While we can improve how we are donating vaccines, this will not be the whole solution. COVAX does not aim to vaccinate whole countries. We will be safe only when countries are able to vaccinate their populations themselves. I have just spoken about the importance of incentivising and paying for research, but it is not contradictory to say that we must also engage with discussions about how low-income countries can manufacture their own vaccines.
The trade-related aspects of intellectual property rights waiver has been on the table for discussion for months. Why are the Government not at least engaging with these discussions? What do the Government plan to do to meet the covid vaccination need without such a waiver? If there is a plan about this, I would be keen to hear it, as donations will simply not be enough.
In a debate about global vaccine access, it would be remiss of me to talk only about covid. While covid has dominated the health agenda for the past two years, other diseases continue to spread. When it comes to routine immunisation services, the UK has a commendable record and is the largest sovereign donor to GAVI, the Vaccine Alliance, but the pandemic has severely put back GAVI’s work.
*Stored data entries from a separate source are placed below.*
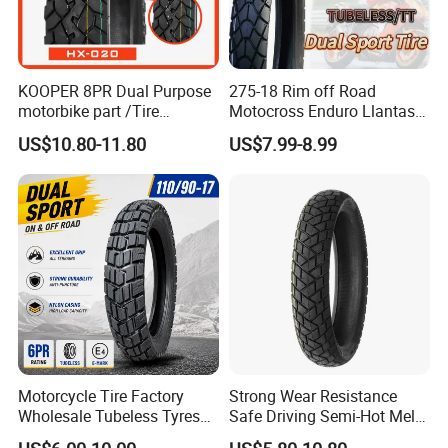
KOOPER 8PR Dual Purpose
275-18 Rim off Road
motorbike part /Tire
Motocross Enduro Llantas
(110/90-16 ) with ISO,DOT,E-
Para Moto Bike Tricycle
US$10.80-11.80
US$7.99-8.99
MARK
Tubeless Spare Part
Motorcycle Tyre 140/80-18
90/90-18 300-18 325-18
410-18
Motorcycle Tire Factory
Strong Wear Resistance
Wholesale Tubeless Tyres
Safe Driving Semi-Hot Melt
Motorbike Llanta 3.00-18
All-Terrain Motorcycle Tire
In 2020 alone, 3 million more children missed out on a measles vaccination than in 2019. Yes, it is vital that low-income countries get urgent access to covid vaccines, but once that is done, we must tackle the backlog of missed immunisations. It is money well spent, as $1 spent on immunisation is estimated to save $21 in healthcare costs, low wages and lost productivity. Put simply, we keep people alive. Will the Minister today commit to maintaining the £1.65 billion donation to GAVI that the Government have committed to between 2021 and 2025?
Having praised our work with GAVI, the UK’s record with other vaccination programmes is sadly less laudable, with a 95% cut in our commitment to the Global Polio Eradication Initiative. The Minister might say that they committed £100 million as planned, but with only £5 million actually delivered, there is no other way to describe this as anything other than a brutal cut that will have a catastrophic impact on the delivery of services. Do we really want to see polio return in the 21st century? Is the legacy of battling covid-19 going to be tens of thousands of people infected with a disease that we were close to eradicating? Will the Minister commit to reinstating this funding as a matter of urgency?
It is very simple. What we have learned in the past two years is that health is a global issue. It is not just right to support worldwide health initiatives, but it benefits us too. When it comes to covid, we have seen that a global pandemic is exactly that: global.